OS Metrics: CPU, Memory, and IO
When looking at CPU, I’m mostly interested in the breakdown between user, system, and IO wait. This analysis tells me whether the CPU is doing useful work (user) vs. waiting for the network or disk IO.
In this case, there’s a spike in CPU, though overall usage is low. IO wait is insignificant. The system usage is a significant chunk, but it doesn’t seem to grow with “user.” So I’m not worried, at least for now.
All charts from this article are from Sematext Cloud. To get PostgreSQL metrics, you have to create a PostgreSQL Monitoring App, then install the agent in a few copy-paste steps. Finally, you can explore said metrics with the predefined dashboards. You also have the option to create your own widgets and dashboards, but in this post, I’ll use only predefined dashboards.
Moving on to memory, we have a bit of a spike here as well, but we still have some headroom.
IO is definitely not a bottleneck, nor is the network. I’ll only show the disk IO throughput chart here for brevity.
Broad PostgreSQL Metrics
So far, we’ve identified that the CPU does more work, but it’s not the bottleneck. Nor is memory or IO. But we started with the assumption that queries are slow, so we need to dig deeper.
I would check the Activity dashboard next, to see whether writes or reads are causing the extra CPU usage.
Looking at the same timeframe, we see a spike in rows read. Specifically, sequential rows fetched and returned: probably queries returning many rows, and logs will confirm/deny this assumption, as I will show you shortly.
Writes only really start after the CPU spike, and we don’t have that many.
Detailed PostgreSQL Metrics
There are many PostgreSQL metrics exposed, but when troubleshooting queries, I need to know whether indexes are used in the slow queries, especially since the previous chart showed a number of sequential scans. Here’s what I see when switching to the Indexes dashboard:
Bingo! Look at that! This shows us that no, we are not using indexes that much: index usage picks up after the CPU spike. We could look at other metrics, such as whether we hit data from heap vs. going directly to disk (surprise! We go directly to the disk!), but we have enough pointers now to one or a few slow queries that we need to identify and tweak. So now, let’s switch to looking at Logs to narrow things down further.
Using PostgreSQL Logs to Identify Slow Queries
If we send parsed logs to a Sematext Logs app (once again, a quick copy-paste setup), we can bring logs into the context of our initial rows spike via Split Screen, which is very handy when you want to compare and correlate things side by side:
As the built-in Statement Duration dashboard shows, the statement count is relatively flat, and so is the average statement time. But we have spikes of maximum statement time, which correlate precisely with the spike in rows fetched. So we’re on the right track. Next, we can filter by statement duration to identify the slow queries:
And there you have it! We have this massive select bringing a few million rows back all at once. No wonder they complain it’s slow!
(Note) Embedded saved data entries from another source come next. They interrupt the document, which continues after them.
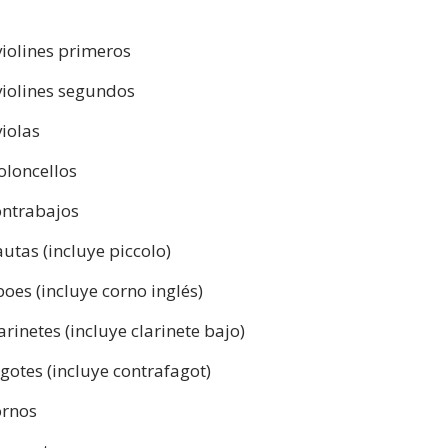
violines primeros
violines segundos
violas
ioloncellos
ontrabajos
autas (incluye piccolo)
boes (incluye corno inglés)
arinetes (incluye clarinete bajo)
agotes (incluye contrafagot)
ornos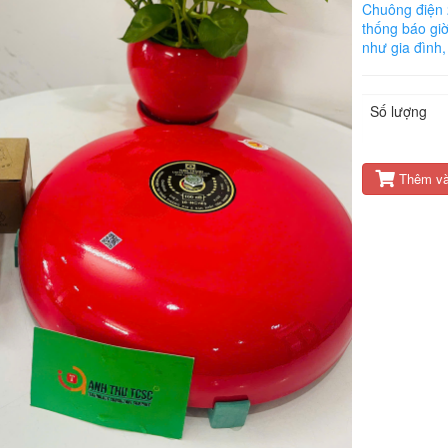
Chuông điện 2
thống báo gi
như gia đình
Số lượng
Thêm và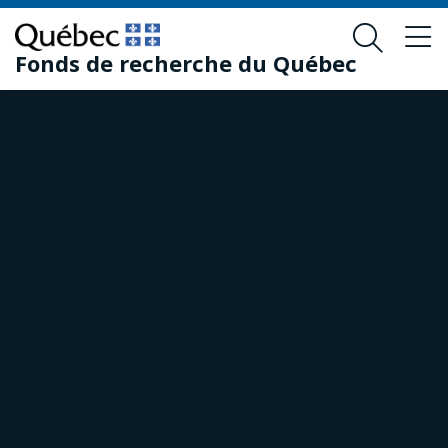
Passer
Passer
au
au
Fonds de recherche du Québec
contenu
pied
principal
de
page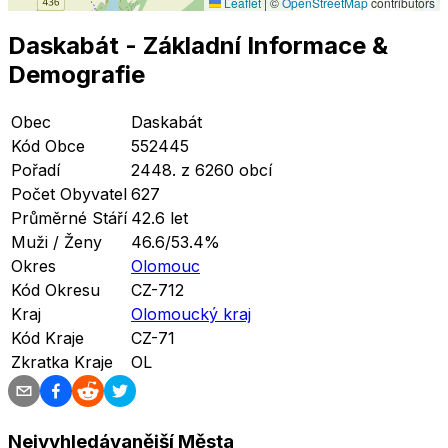
Leaflet
|
©
OpenStreetMap
contributors
Daskabát
- Základní Informace
&
Demografie
Obec
Daskabát
Kód Obce
552445
Pořadí
2448. z 6260 obcí
Počet Obyvatel
627
Průměrné Stáří
42.6 let
Muži / Ženy
46.6/53.4%
Okres
Olomouc
Kód Okresu
CZ-712
Kraj
Olomoucký kraj
Kód Kraje
CZ-71
Zkratka Kraje
OL
Nejvyhledávanější Města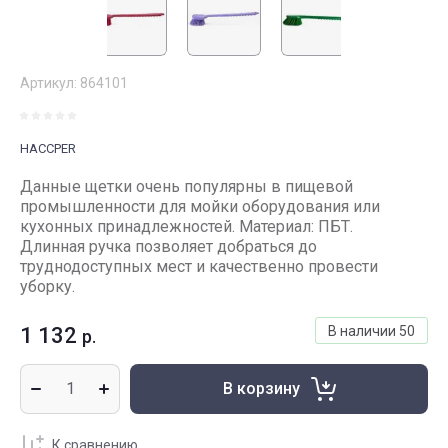
Артикул:
864101
HACCPER
Данные щетки очень популярны в пищевой
промышленности для мойки оборудования или
кухонных принадлежностей. Материал: ПБТ.
Длинная ручка позволяет добраться до
труднодоступных мест и качественно провести
уборку.
1 132
В наличии
50
р.
В корзину
К сравнению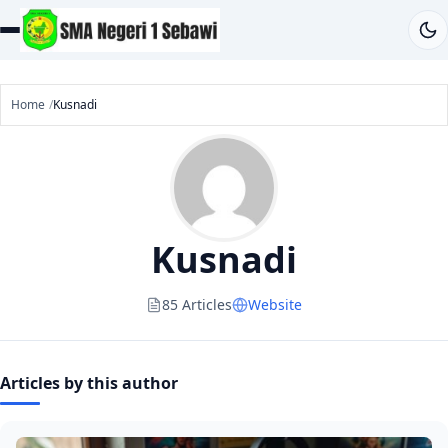
Home
Kusnadi
Kusnadi
85 Articles
Website
Articles by this author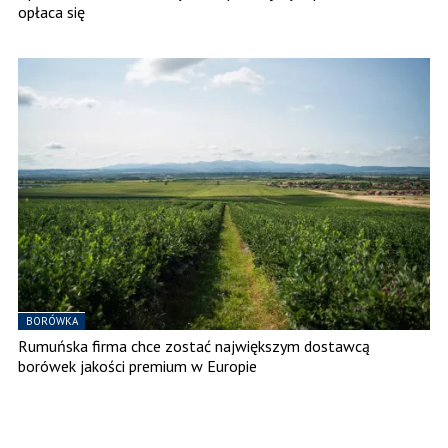
opłaca się
BORÓWKA
Rumuńska firma chce zostać największym dostawcą
borówek jakości premium w Europie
Side-note: you can always save a search like this (duration_ms more than a threshold) and create an alert when it matches. This way, you’ll know about such problems before a user complains.
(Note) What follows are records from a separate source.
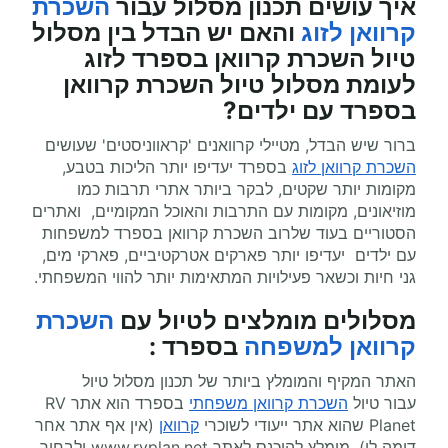
איך עושים תכנון מסלול עבור
השכרת
קרוואן לזוג
והאם יש הבדל בין מסלול
טיול השכרת קרוואן בספרד לזוג
לעומת מסלול טיול השכרת קרוואן
בספרד עם ילדים?
ברור שיש הבדל, מטיילי קרוואנים 'קראווניסטים' שעושים
השכרת קרוואן לזוג
בספרד יעדיפו יותר הליכות בטבע,
מקומות יותר שקטים, לבקר ביותר אתרי תרבות כמו
מוזיאונים, מקומות עם התרבות והאוכל המקומיים, ואתרים
הסטוריים בעוד שלרוב השכרת קרוואן בספרד למשפחות
עם ילדים יעדיפו יותר פארקים אטרקטיביים, פארקי מים,
גני חיות וכשאר פעילויות המתאימות יותר להווי המשפחתי.
מסלולים מומלצים ל
טיול עם
השכרת
קרוואן למשפחה
בספרד
:
האתר המקיף והמומלץ ביותר של תכנון מסלול טיול
עבור טיול
השכרת קרוואן משפחתי
בספרד הוא אתר
RV
Planet
שהוא אתר ייעודי לשוכרי
קרוואן
(אין אף אתר אחר
דומה לו). מומלץ להיכנס לאתר
www.rvplan.net
ולבחור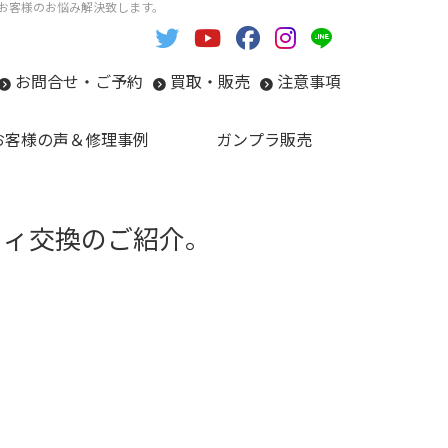
い。お客様のお悩み解決致します。
お問合せ・ご予約
買取・販売
注意事項
お客様の声＆修理事例
ガンプラ販売
ックィ交換のご紹介。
So How Do You Fix Slow Queries in PostgreSQL?
To speed up this particular PostgreSQL slow query, we need to know whether we really need all rows. If not, we should only get N of them by adding a LIMIT clause. If they are, we should use a cursor.
More importantly, we can use the process above to troubleshoot other slow queries and even different PostgreSQL-related issues: start from generic metrics like CPU, network, or disk IO and drill down to specifics. Then, bring logs into the context to see which particular events (slow statements, errors, etc.) caused a change in metrics.